On Friday, Nov. 15, students gathered to solve global health issues with technology at the Global Health Hackathon, the first event of its kind hosted by the University of Connecticut’s Global Health Spaces On Campus (GloHSOC).
After gathering at Werth Tower and participating in a mixer and opening ceremony, students formed teams and spent the rest of the night and the following day brainstorming ideas, developing products and creating pitches. Each team’s objective was to create a product they could show at the end of the nearly 24-hour hacking period.
The event’s theme was the changing climate and its effect on global health issues. For Aditi Dubey, a third-semester computer science and engineering major and participant in the Hackathon, this was a motivating factor to take part in the event. Dubey’s team spent the night developing a social media app centered around waste to promote better recycling habits.
“The idea of our climate, the world, global health, it all ties in,” Dubey said. “I think it’s important for us as the current generation to be able to go ahead and do something about the environment. Coming here and trying to create a solution is really important.”

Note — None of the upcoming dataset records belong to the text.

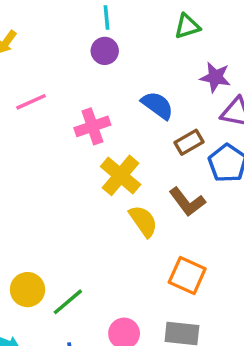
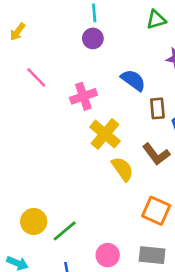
pink line: (31, 102) -> (36, 77), turned 70
brown rectangle: (189, 142) -> (157, 108), turned -65

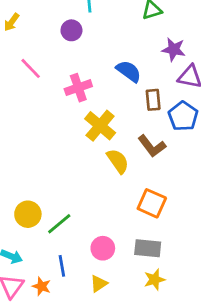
purple circle: (93, 38) -> (71, 30), moved

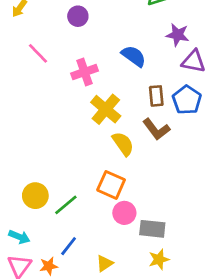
brown rectangle: (153, 100) -> (156, 96), moved
orange square: (152, 203) -> (111, 185), moved
pink circle: (103, 248) -> (124, 213), moved
blue line: (62, 266) -> (69, 246), turned 48
orange star: (42, 286) -> (49, 266), turned -30

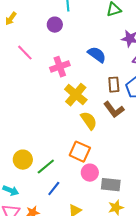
blue line: (69, 246) -> (54, 189), moved

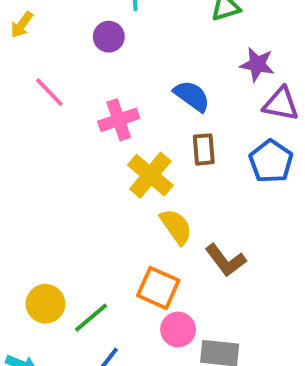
brown rectangle: (114, 85) -> (204, 149), moved
brown L-shape: (114, 110) -> (226, 260), moved

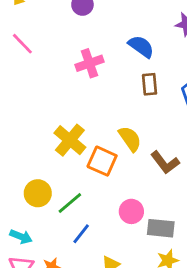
pink line: (49, 92) -> (22, 44), moved
yellow cross: (150, 175) -> (70, 140), moved
orange square: (158, 288) -> (102, 161), moved

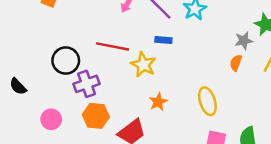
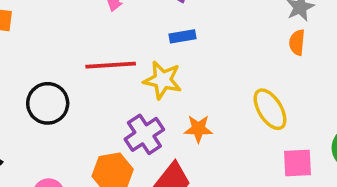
purple cross: (87, 84) -> (144, 134), moved
orange star: (158, 102) -> (198, 129), turned -30

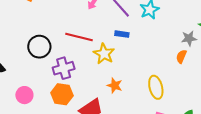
purple cross: (144, 134) -> (64, 68), moved

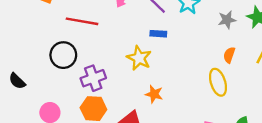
red line: (79, 37) -> (82, 21), moved
gray star: (189, 38) -> (227, 20), moved
yellow ellipse: (156, 87) -> (218, 82), moved

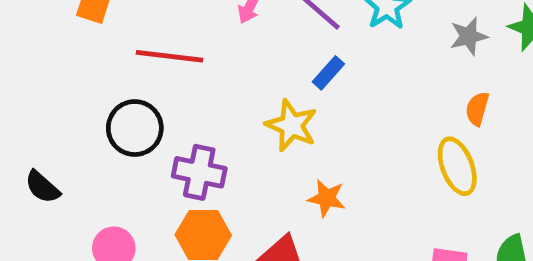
blue rectangle: (158, 34) -> (328, 73), turned -49
purple cross: (93, 78) -> (199, 172), turned 35

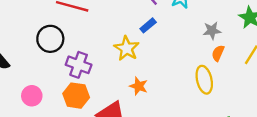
gray star: (469, 36) -> (212, 31), moved

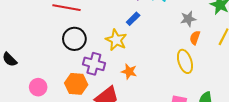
black circle: (50, 39) -> (74, 39), moved
purple cross: (79, 65) -> (94, 64), moved

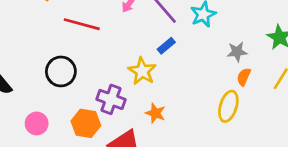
black circle: (74, 39) -> (61, 71), moved
yellow ellipse: (185, 61) -> (228, 106), turned 30

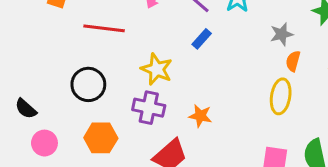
yellow star: (142, 71) -> (157, 69), moved
pink circle: (37, 123) -> (44, 143), moved
orange hexagon: (86, 123) -> (101, 138), moved

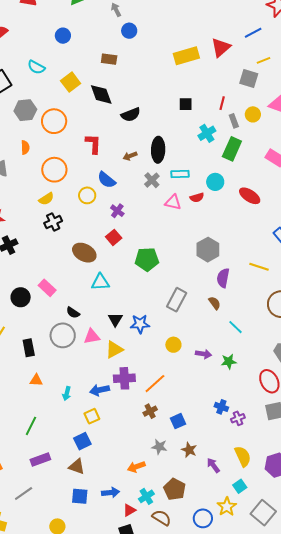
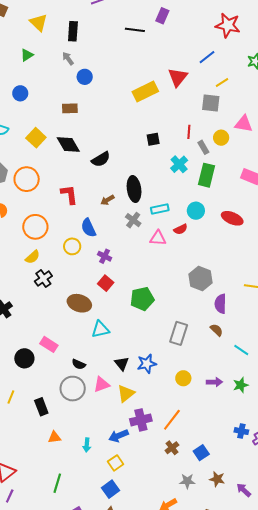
blue semicircle: (106, 180) -> (88, 228), turned 36

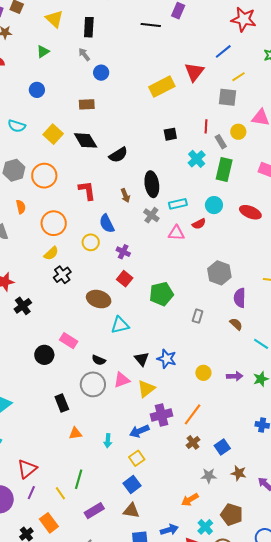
brown arrow: (107, 200) -> (125, 196), turned -80
gray rectangle: (179, 333) -> (198, 316), moved, size x0.6
blue star: (147, 364) -> (167, 359), turned 30
yellow line: (11, 397) -> (60, 493), moved, turned -56

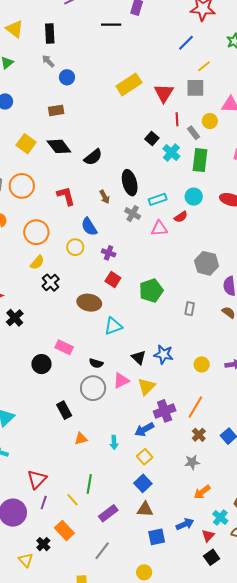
red triangle: (194, 72) -> (164, 93), moved
black square: (170, 134) -> (152, 138), moved, turned -32
gray star: (209, 476) -> (192, 462), moved

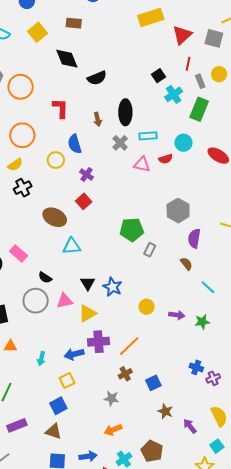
yellow square: (26, 144) -> (38, 32), moved
green pentagon: (151, 291) -> (132, 230), moved

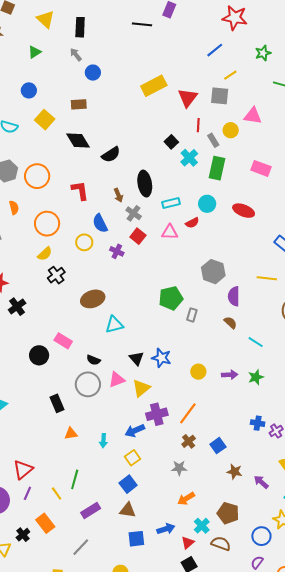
gray cross: (120, 143) -> (134, 213), moved
red square: (84, 201) -> (138, 236), moved
brown ellipse: (55, 217) -> (93, 299), turned -35

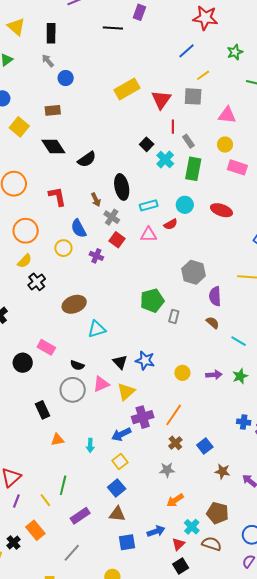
yellow circle: (231, 130) -> (225, 145), moved

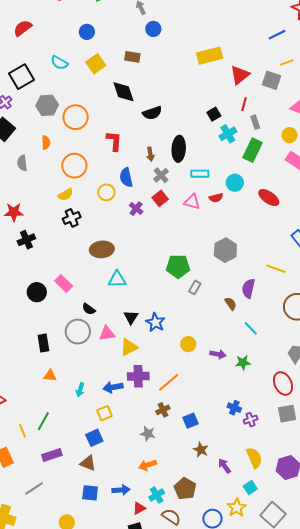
purple semicircle: (215, 296) -> (248, 288), moved

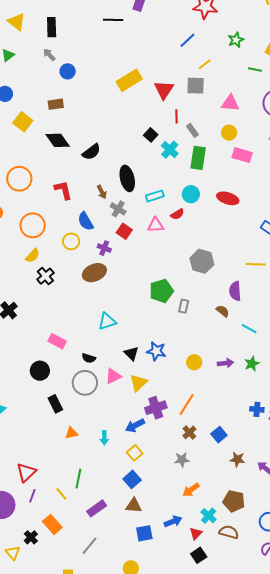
brown ellipse: (102, 249) -> (94, 273), moved
black circle: (37, 292) -> (40, 371), moved

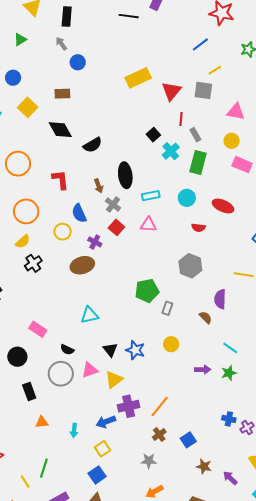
red semicircle: (177, 214) -> (198, 228), moved, turned 32
cyan line: (249, 329) -> (230, 348), moved
yellow circle: (194, 362) -> (171, 344), moved

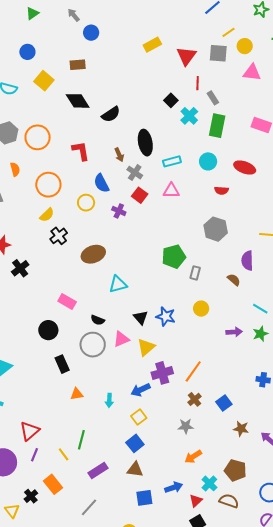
yellow rectangle: (138, 78) -> (152, 45), size x0.7
yellow circle: (232, 141) -> (245, 46), moved
brown ellipse: (82, 265) -> (93, 254), moved

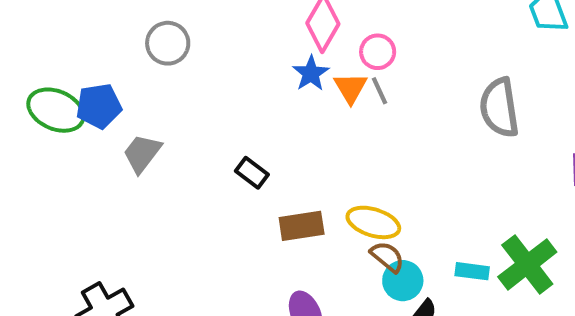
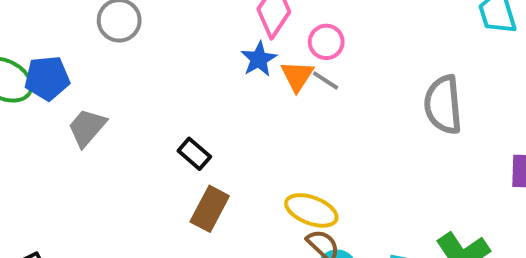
gray line: (379, 91) -> (326, 81), turned -36
brown rectangle: (302, 226) -> (210, 209), moved, turned -57

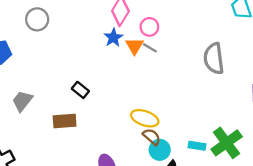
gray trapezoid: (87, 128) -> (22, 101), moved
brown rectangle: (210, 209) -> (65, 121), moved, turned 60

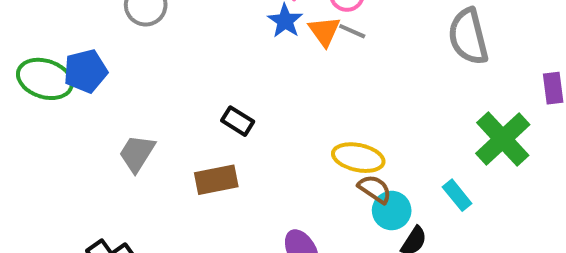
green cross: (227, 143) -> (503, 139), moved
cyan rectangle: (197, 146) -> (457, 195), turned 49

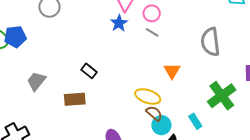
orange triangle: (324, 31) -> (172, 71), moved

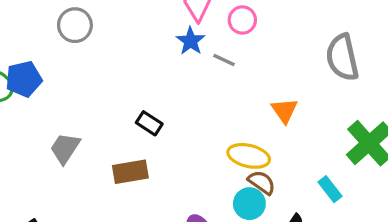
gray line: (152, 32) -> (224, 60), moved
cyan circle: (161, 125) -> (249, 204), moved

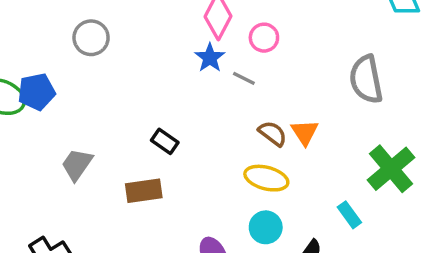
brown semicircle: (262, 182) -> (273, 133), moved

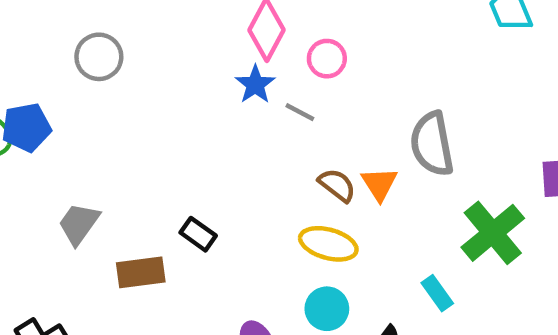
gray semicircle: (366, 79) -> (432, 144), moved
black rectangle: (165, 141) -> (198, 234), moved
brown rectangle: (144, 191) -> (141, 272), moved

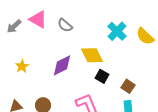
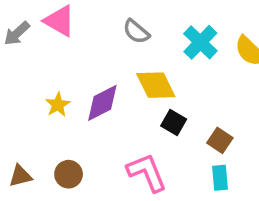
gray semicircle: (65, 25) -> (136, 32), moved
yellow star: (22, 66) -> (58, 105), moved

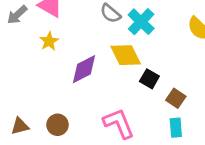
cyan cross: (200, 42) -> (141, 22), moved
yellow star: (58, 105) -> (49, 41), moved
black square: (174, 123) -> (149, 79), moved

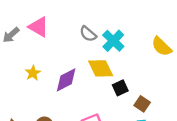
yellow star: (49, 41) -> (33, 73), moved
black square: (149, 79) -> (120, 88), turned 35

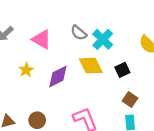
pink triangle: (39, 27) -> (41, 39), moved
black square: (120, 88) -> (122, 70), moved

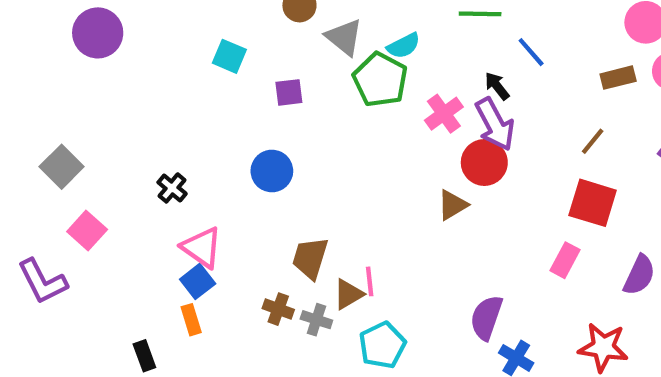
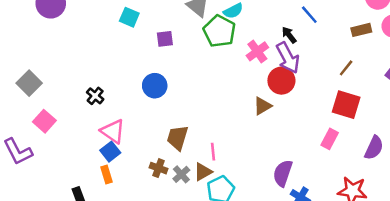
brown triangle: (348, 294) -> (203, 172), moved
gray cross: (316, 320) -> (181, 174), turned 30

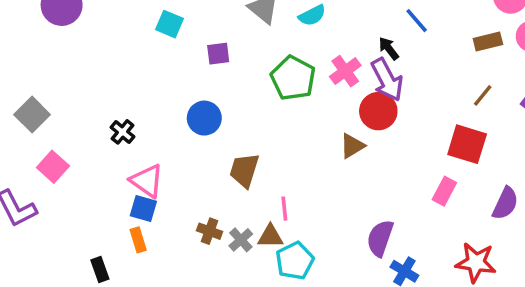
green pentagon: (219, 31) -> (293, 78), moved
brown line: (346, 68) -> (483, 95), moved
brown trapezoid: (177, 138) -> (244, 170), moved
blue square: (110, 152) -> (143, 209), turned -36
brown triangle: (203, 172) -> (270, 236), turned 30

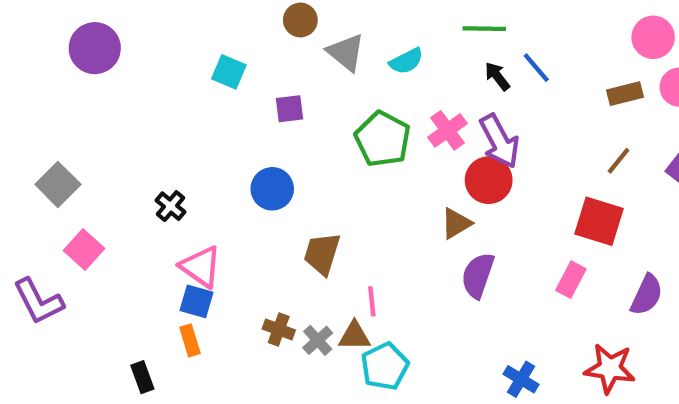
black arrow: (389, 48) -> (497, 76), moved
purple semicircle: (380, 238) -> (478, 275), moved

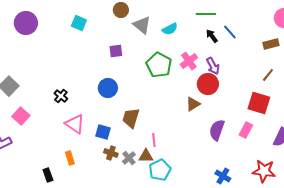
cyan square: (229, 72) -> (79, 23), moved
purple arrow: (499, 141) -> (213, 66), size x0.7
purple semicircle: (478, 275) -> (217, 130), moved
blue square: (196, 301) -> (103, 132), moved

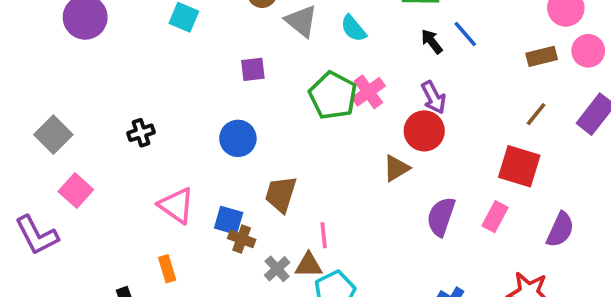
cyan semicircle: (170, 29) -> (353, 28), turned 77
pink cross: (189, 61) -> (368, 92), moved
black cross: (61, 96) -> (141, 133), moved, turned 32
brown cross: (111, 153) -> (242, 239), moved

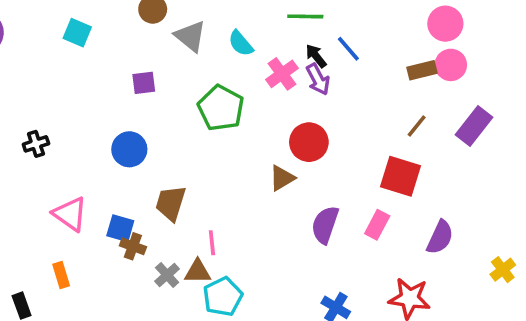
pink circle: (588, 51) -> (451, 65), moved
pink cross: (368, 92) -> (282, 74), moved
purple arrow: (434, 97) -> (318, 79), moved

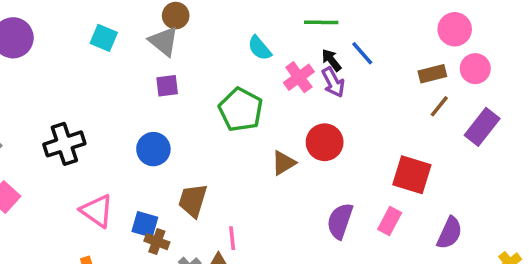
gray triangle: (190, 36) -> (164, 41), moved
pink circle: (451, 65) -> (475, 69), moved
brown line: (417, 126) -> (439, 106), moved
black cross: (36, 144) -> (64, 144), size x1.6
brown triangle: (282, 178) -> (284, 163), moved

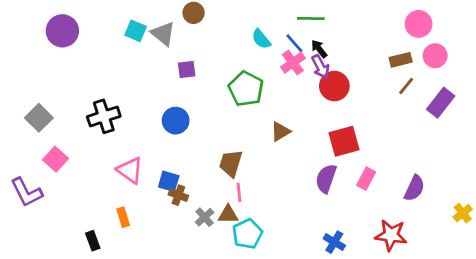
gray triangle: (164, 41) -> (163, 34), moved
blue line: (362, 53) -> (294, 43), moved
red circle: (325, 142) -> (334, 86), moved
red square: (412, 175) -> (344, 141), moved, turned -32
brown trapezoid: (193, 200) -> (231, 163), moved

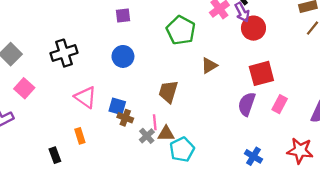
purple square: (187, 69) -> (123, 16), moved
pink line: (239, 192) -> (155, 122), moved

The event finished up with a pitch competition, in which each team presented their ideas to a panel of judges. The top team was awarded with $750, with the second and third teams earning $500 and $250, respectively.
Rohan Parikh, a third-semester computer science and engineering major, was part of Team Beacon, which won the top prize. They developed a device that records the amount of resources a shelter has during the aftermath of a natural disaster.
“We created a web app called Beacon,” Parikh explained. “Basically what it does is it collects about shelters near you even if the internet or wifi is down. During natural disasters, there’s a lot of times when telecommunications goes down, so our app was basically aiming to solve that problem by creating a network of devices at each shelter that makes its own pseudo-internet that helps people access the locations of different shelters in their time of need.”
In total, eight groups competed at the event. They developed products such as a program to help predict the spread of wildfires and a policy to subsidize recycling.
Amisha Paul, a third-semester physiology and neurobiology major with a global health minor and executive director of GloHSOC, said she was pleased with how the event went.
“[The participants] all came up with really innovative projects that were very interdisciplinary and drew on multiple different aspects of environment and global health,” Paul said. “From that perspective, this was a very successful event because it did foster innovation in global health.”
Paul’s favorite part of the event was the sense of collaboration that grew over the evening.
“It fostered a very collaborative spirit, and not just within the groups,” Paul said. “You saw different groups bouncing ideas off of each other and helping each other. Especially as the night got longer and longer, you just saw more of that interaction.”
Paul said GloHSOC plans on holding this event annually, in addition to the Global Health Symposium the club holds every spring.
“GloHSOC will hold two primary events every year. In the fall, we will host this Global Health Hackathon. In the spring, we’ll host our Global Health Symposium.”
Paul said next year the event will hopefully have a new theme.
“This will become an annual event that every year will have a different focus. This year it’s environment, next year it might be something else, but it’ll always connect to global health in some way.”